What is it about the legacy systems used by Delta, along with other major airlines, that have lead to such major outages? Is there an easy solution?
Malfunctions occur — it’s an inevitable fact of operating any complex system. But does that justify interrupting the lives of thousands of valued customers?
On Monday of this week, Delta Airlines experienced a 12-hour outage that resulted in the cancellation of over 2000 flights and $5 to $10 million in lost revenue for the airline. More importantly, the indirect consequences of a tarnished brand and lost customer loyalty could pose a real problem for the airline looking forward.
This news brings less of a shock than it would just a few years ago, due to a major outage from competitor Southwest Airlines last month, the latest in a string of airline network outages over the last couple of years.
Managing malfunctions is part of nearly every job. If a pilot is able to consistently navigate through technological malfunctions that could potentially put people’s lives at risk during a flight, why can’t operations teams do the same for airline transactional systems?
The answer is — at least in part — that pilots have access to top-of-the-line technology on their dashboards that intelligently presents real-time performance data in a way that maximizes the signal-to-noise ratio, while major airline IT ops teams are stuck with legacy systems (in this case IBM Netcool) that can no longer cope.
Why Did the Delta Outage Occur?
While customer-facing applications from leading airlines have improved dramatically over the past several years, the transactional systems on the back-end are still composed of, and managed by, legacy technologies.
The Delta outage was apparently caused by a system failure in a Atlanta data center, forcing Delta to restart the entire system over a 12-hour period.

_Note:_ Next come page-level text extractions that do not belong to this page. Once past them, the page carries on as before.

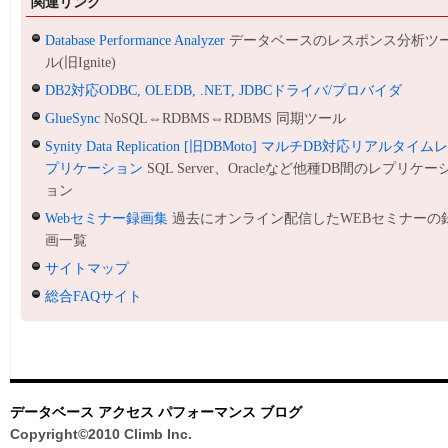
関連リンク
Database Performance Analyzer
データベースのレスポンス分析ツ
ル(旧Ignite)
DB2対応ODBC, OLEDB, .NET, JDBCドライバ/プロバイダ
GlueSync
NoSQL⇔RDBMS⇔RDBMS 同期ツール
Synity Data Replication [旧DBMoto] マルチDB対応リアルタイム
プリケーション
SQL Server、Oracleなど他種DB間のレプリケー
ョン
Webセミナー録画集
過去にオンライン配信したWEBセミナーの
画一覧
サイトマップ
総合FAQサイト
データベース アクセス パフォーマンス ブログ
Copyright©2010 Climb Inc.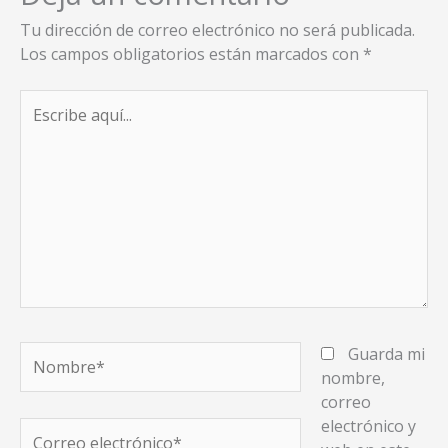
Tu dirección de correo electrónico no será publicada.
Los campos obligatorios están marcados con
*
Escribe
aquí...
Nombre*
Guarda mi
nombre,
correo
electrónico y
Correo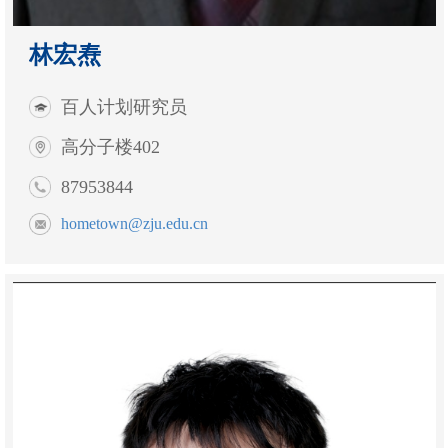
林宏焘
百人计划研究员
高分子楼402
87953844
hometown@zju.edu.cn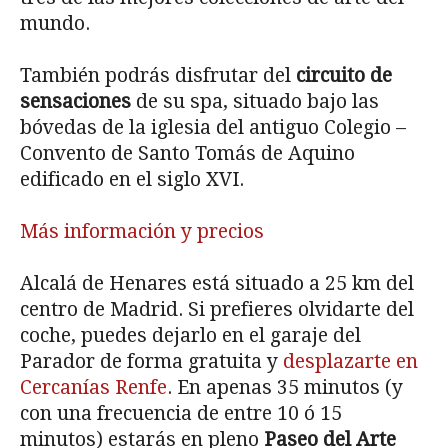
mundo.
También podrás disfrutar del
circuito de
sensaciones
de su spa, situado bajo las
bóvedas de la iglesia del antiguo Colegio –
Convento de Santo Tomás de Aquino
edificado en el siglo XVI.
Más información y precios
Alcalá de Henares está situado a 25 km del
centro de Madrid. Si prefieres olvidarte del
coche, puedes dejarlo en el garaje del
Parador de forma gratuita y
desplazarte en
Cercanías Renfe
. En apenas 35 minutos (y
con una frecuencia de entre 10 ó 15
minutos) estarás en pleno
Paseo del Arte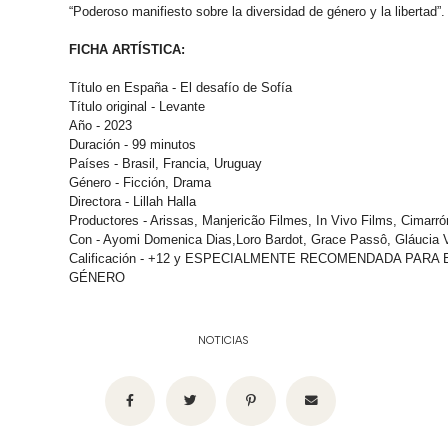
“Poderoso manifiesto sobre la diversidad de género y la libertad”
FICHA ARTÍSTICA:
Título en España - El desafío de Sofía
Título original - Levante
Año - 2023
Duración - 99 minutos
Países - Brasil, Francia, Uruguay
Género - Ficción, Drama
Directora - Lillah Halla
Productores - Arissas, Manjericão Filmes, In Vivo Films, Cimarr
Con - Ayomi Domenica Dias,Loro Bardot, Grace Passô, Gláucia 
Calificación - +12 y ESPECIALMENTE RECOMENDADA PARA
GÉNERO
NOTICIAS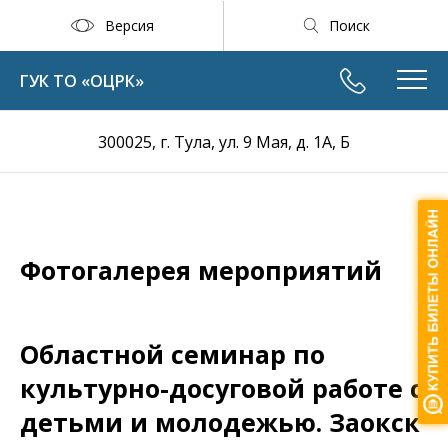
Версия
Поиск
ГУК ТО «ОЦРК»
300025, г. Тула, ул. 9 Мая, д. 1А, Б
Фотогалерея мероприятий
Областной семинар по
культурно-досуговой работе с
детьми и молодежью. Заокск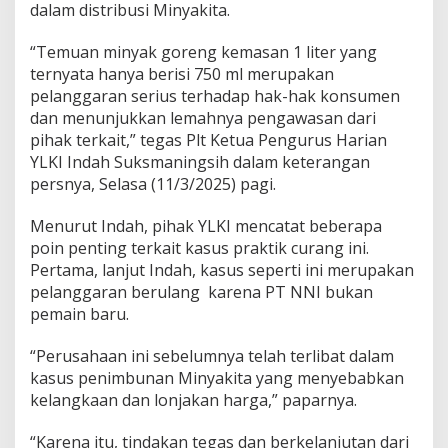
Y
dalam distribusi Minyakita.
L
K
“Temuan minyak goreng kemasan 1 liter yang
I
ternyata hanya berisi 750 ml merupakan
:
P
pelanggaran serius terhadap hak-hak konsumen
e
dan menunjukkan lemahnya pengawasan dari
m
pihak terkait,” tegas Plt Ketua Pengurus Harian
e
YLKI Indah Suksmaningsih dalam keterangan
r
i
persnya, Selasa (11/3/2025) pagi.
n
t
Menurut Indah, pihak YLKI mencatat beberapa
a
poin penting terkait kasus praktik curang ini.
h
Pertama, lanjut Indah, kasus seperti ini merupakan
H
a
pelanggaran berulang karena PT NNI bukan
r
pemain baru.
u
s
“Perusahaan ini sebelumnya telah terlibat dalam
L
kasus penimbunan Minyakita yang menyebabkan
a
k
kelangkaan dan lonjakan harga,” paparnya.
u
k
“Karena itu, tindakan tegas dan berkelanjutan dari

UPDATE 8/11/2016: According to Delta, they’re still investigating a localized, internal power outage that caused their main system to go down. Once the power was restored, their legacy backup systems failed to reboot.
As the Wall Street Journal points out, “Delta’s problems raise questions about whether today’s carriers, larger and busier than ever thanks to a recent wave of mergers, are too reliant on systems dating back to the 1990s. For CIOs, the day’s events underscore the continuing relevance of another IT artifact: The CIO’s role in keeping the lights on.”
When these systems were built, large organizations owned just hundreds of servers. Development teams were making just tens of deployments per year, meaning that things were basically static compared to today. Performance and availability metrics were at a manageable volume. Fast forward 10-15 years, and all of that has changed. Change and scale is constant, and systems built for 1990s technology standards cannot possibly cope with today’s software-defined and highly virtualized world.
As Gary Leff, a specialist on airline-loyalty programs, explained to the WSJ in another article, “It is a miracle that the systems work so well most times, given that they are legacy systems grafted onto other legacy systems, meaning airlines can’t possibly be fully prepared for every circumstance that could cause a problem.”
Leff is absolutely correct in pointing out that airlines with legacy systems can’t be fully prepared for every circumstance that could cause a problem. However, is he implying that airlines with modern systems can?
The truth is, these airlines and the CIOs responsible for keeping the lights on need to completely change their mindset.
Airlines Must Adopt a Data-Driven Approach to IT Operations Management
It is impossible to anticipate every potential circumstance that could impact service. This is the reality of the software-defined business, where changes occur on a sub-second basis. By relying upon legacy systems that use manually built rules to tell you when something noteworthy occurs, or when multiple events are related, you are vulnerable for an outage every time your infrastructure changes, and those rules are no longer relevant.
Major airlines need to adopt modern systems that leverage machine-learning to analyze patterns and anomalies in real-time. Moogsoft, for example, is used by leading enterprises like Cisco and GoDaddy to ingest billions of IT events per day and apply machine-learning algorithms to detect malfunctions in real-time, and understand complex relationships so that ops teams can address potential issues before they cause any impact to service.
In fact, back in the early ’90s, Moogsoft’s founders actually invented the core legacy system (IBM Netcool) currently being used by Delta — but it worked back then! If you speak with the Moogsoft founders, they will tell you that they started Moogsoft to address the challenges of modern IT that have transformed beyond recognition since they invented Netcool.
In order to address issues like the Delta outage this week, a shift in mindset is key. The role of the CIO needs to shift towards becoming the ‘IT Transformer’ — they need to evolve their infrastructure, monitoring, and teams’ operational workflows.
As Delta CIO Rahul Samant says, “Good, safe IT and doing it right — that’s table stakes.”
With modern technology available today that can ensure ‘good, safe IT,’ there’s no excuse for continued outages. While interfering with 15-year-old technology that’s running across your entire infrastructure is understandably concerning, complacency is no longer an option if you want to stay competitive.
About the author
Sahil Khanna is a Sr. Product Marketing Manager at Moogsoft, where he focuses on the emergence of Algorithmic IT Operations. In his free time, Sahil enjoys banging on drums and participating in high-stakes bets.